Clootie dumpling maker Michelle Maddox was threatened and abused after she met Boris Johnson at a food and drink event.
Clootie dumpling maker Michelle Maddox was threatened and abused after she met Boris Johnson at a food and drink event.

Michelle Maddox is a Scottish success story by anyone’s reckoning.

The Perthshire businesswoman started selling her home-made clootie dumplings at farmers markets a few years ago and found shoppers couldn’t get enough.

She now runs her own shop in Abernethy, where she employs nine people and produces 20,000 dumplings a year to customers including the John Lewis department store group.

So when she was invited to fly the flag for Scottish produce at a festive food and drink market at 10 Downing Street she jumped at the chance.

Fast forward a few days and she’s says she’s been threatened with violence and labelled a traitor for attending the event.

Her “crime”?

She gave one of her dumplings, wrapped in Harris Tweed, to the Prime Minister and mentioned it on the Clootie McToot Facebook page.

Michelle says she was left in tears after she received a torrent of abuse in private messages.

Around a dozen orders have been cancelled. One man threatened to attack her van. Another told her not to walk down dark alleyways.

Abuse is a new low in the national debate

The political discourse in the UK has been growing increasingly febrile for some time. But this is a pathetic new low.

The independence referendum and Brexit have contributed to a mood of division and bitterness.

Michelle Maddox, owner of Clootie McToot, hands over a clootie dumpling to Boris Johnson.

More recently, the ongoing culture wars over issues such as Covid and immigration have poured poison on the anger.

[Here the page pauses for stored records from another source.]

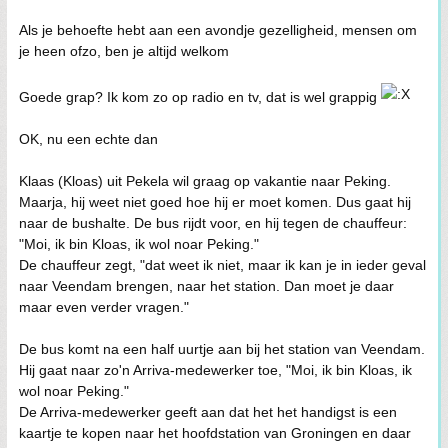
Als je behoefte hebt aan een avondje gezelligheid, mensen om
je heen ofzo, ben je altijd welkom
Goede grap? Ik kom zo op radio en tv, dat is wel grappig
OK, nu een echte dan
Klaas (Kloas) uit Pekela wil graag op vakantie naar Peking.
Maarja, hij weet niet goed hoe hij er moet komen. Dus gaat hij
naar de bushalte. De bus rijdt voor, en hij tegen de chauffeur:
"Moi, ik bin Kloas, ik wol noar Peking."
De chauffeur zegt, "dat weet ik niet, maar ik kan je in ieder geval
naar Veendam brengen, naar het station. Dan moet je daar
maar even verder vragen."
De bus komt na een half uurtje aan bij het station van Veendam.
Hij gaat naar zo'n Arriva-medewerker toe, "Moi, ik bin Kloas, ik
wol noar Peking."
De Arriva-medewerker geeft aan dat het het handigst is een
kaartje te kopen naar het hoofdstation van Groningen en daar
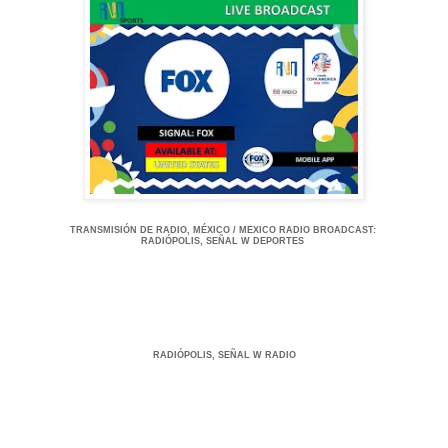
TRANSMISIÓ
N DE RADIO, MÉXICO / MEXICO RADIO BROADCAST
:
RADIÓPOLIS, SEÑAL W DEPORTES
RADIÓPOLIS, SEÑAL W RADIO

And all of this has festered in the worst corners of social media.

Some politicians have not been above stoking it for their own gain.

But Michelle Maddox is not a politician.

She is a businesswoman who was trying to open up new markets and protect the jobs of local people.

In attempting to showcase the best of Scotland, she has been exposed to some of the worst the country has to offer.

If we’ve reached the point where that is considered an offence perhaps it’s time for all of us to re-appraise how readily we hurl abuse, how much of it we’re prepared to tolerate and how far we intend to continue down this dark road.